The brain is composed of two intertwined aspects: the physical and the information processing. For the physical aspect, large-scale databases of the brain are being constructed by combining the latest measurement and information technologies, such as those used in the Allen Brain Atlas and the Human Connectome Project. In terms of information processing of brain, artificial intelligence inspired by the brain's structure and algorithms has made significant breakthroughs and produced products for general use, like ChatGPT. The concept of the "digital brain" focuses on integrating both of these aspects, databasing the brain and its information processing, to bring forth a new era of neuroscience. Seminars are being organized to further develop this concept.
Organizer: Ken Nakae (ExCELLS), Daisuke Tagami (Kyushu University), Kenji Doya (OIST)
https://www.youtube.com/@kennakae2779/featured
Please enter the following to view the ZOOM LINK of Digital Brain Seminar. We will add your e-mail address to our mailing list at a later date and notify you of the Seminars. Subscribing to the mailing list will be done through Google Groups, so Gmail or similar is preferred. Please note that you may not be able to subscribe to the mailing list if you do not have a Gmail account.
https://docs.google.com/forms/d/1duZBmrP8-1nVFSevK-VwitDGuL3oonJRR4SJCReSnrM/edit
Speaker:Kei Hirose (Kyushu University)
Place: Zoom (Please find the zoom link by the registration)
Date:2025/2/17 10:30〜 (JST)
Title:High-dimensional interpretable factor analysis via penalization
Abstract: Factor analysis is a statistical method for identifying latent factors from the correlation structures of high-dimensional data. It was originally developed for applications in social and behavioral sciences but has since been applied to various research fields, including the natural sciences. An advantage of factor analysis is that it leads to interpretable latent factors, enabling applications such as the identification of active brain regions in neuroscience. In this study, we propose a penalized maximum likelihood estimation method aimed at enhancing the interpretability of latent factors. In particular, the Prenet (Product-based elastic net) penalization allows for the estimation of a perfect simple structure, a desirable characteristic in the factor analysis literature. The usefulness of the proposed method is investigated through real data analyses. Finally, we discuss potential extensions and applications of the proposed method in neuroscience.

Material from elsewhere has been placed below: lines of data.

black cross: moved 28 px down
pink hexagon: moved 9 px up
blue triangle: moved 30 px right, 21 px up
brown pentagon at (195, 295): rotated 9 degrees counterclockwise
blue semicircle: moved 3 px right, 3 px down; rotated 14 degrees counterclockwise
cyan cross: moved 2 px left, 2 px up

Speaker:Se-Bum Paik (Korea Advanced Institute of Science and Technology)
Place: Zoom (Please find the zoom link by the registration)

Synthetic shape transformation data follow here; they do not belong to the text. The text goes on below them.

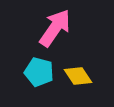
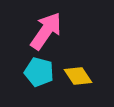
pink arrow: moved 9 px left, 3 px down
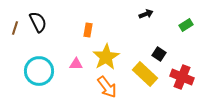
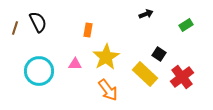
pink triangle: moved 1 px left
red cross: rotated 30 degrees clockwise
orange arrow: moved 1 px right, 3 px down
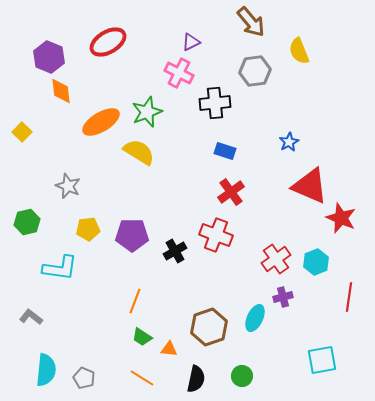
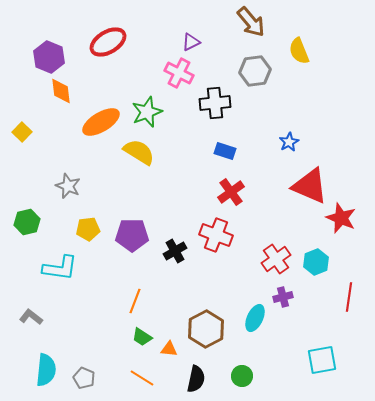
brown hexagon at (209, 327): moved 3 px left, 2 px down; rotated 9 degrees counterclockwise
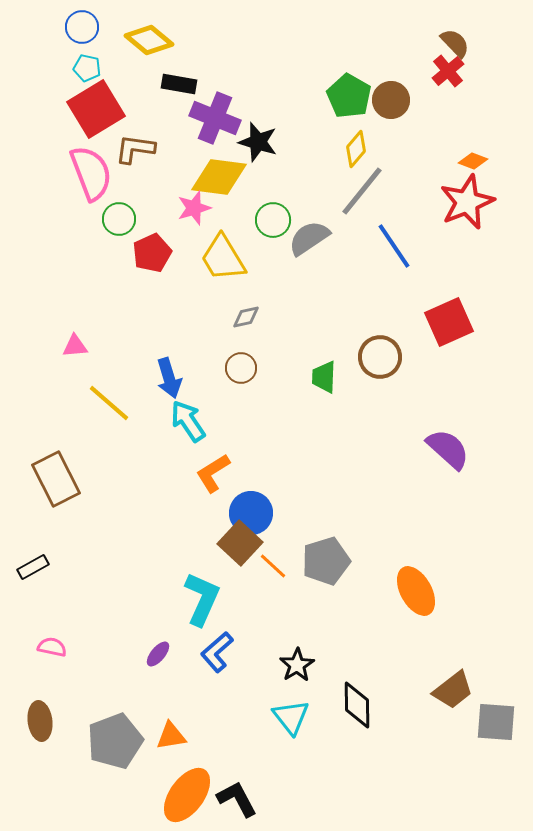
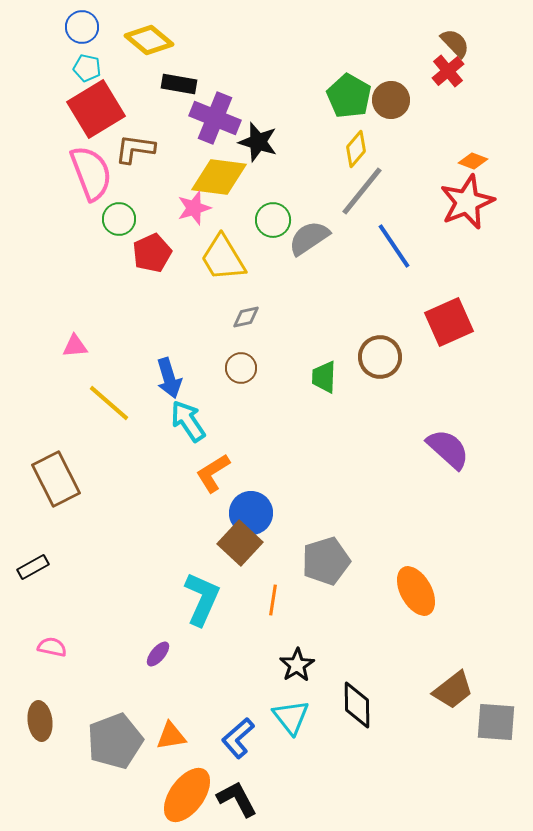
orange line at (273, 566): moved 34 px down; rotated 56 degrees clockwise
blue L-shape at (217, 652): moved 21 px right, 86 px down
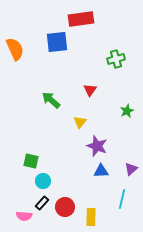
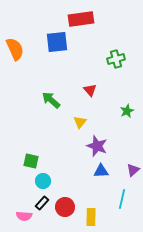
red triangle: rotated 16 degrees counterclockwise
purple triangle: moved 2 px right, 1 px down
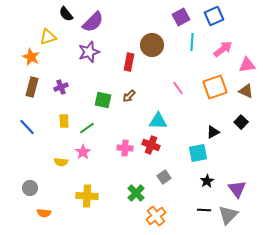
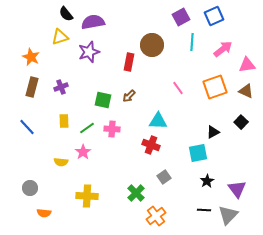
purple semicircle: rotated 145 degrees counterclockwise
yellow triangle: moved 12 px right
pink cross: moved 13 px left, 19 px up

Date:2025/1/7 15:00-16:30 (JST)
Title:Emergence of Cognitive Functions in Natural and Artificial Neural Networks
Abstract: How do the diverse functions of the brain originate? Understanding the developmental mechanisms that underlie brain functions is a fundamental question in neuroscience, with significant implications for research on artificial neural networks. This talk will introduce principles related to these developmental mechanisms, which differ notably from the data-driven learning paradigms predominantly used in AI. I will present our recent findings demonstrating that early functional circuits and cognitive functions in the brain can emerge spontaneously, even in the complete absence of training. Using a biologically inspired neural network model, I will first show how regularly structured functional maps can arise from simple local interactions between individual cells. I will discuss how evolutionary variations in physical parameters may lead to the development of distinct functional circuitry in the brain. Next, I will demonstrate that higher cognitive functions, such as visual quantity estimation and primitive object detection, can also emerge spontaneously in untrained neural networks. I will argue that random feedforward connections in early circuits may be sufficient to initiate functional circuits. These findings suggest that early visual functions can emerge from the statistical properties of bottom-up projections in hierarchical neural networks, providing insight into the origins of primitive functions in the brain.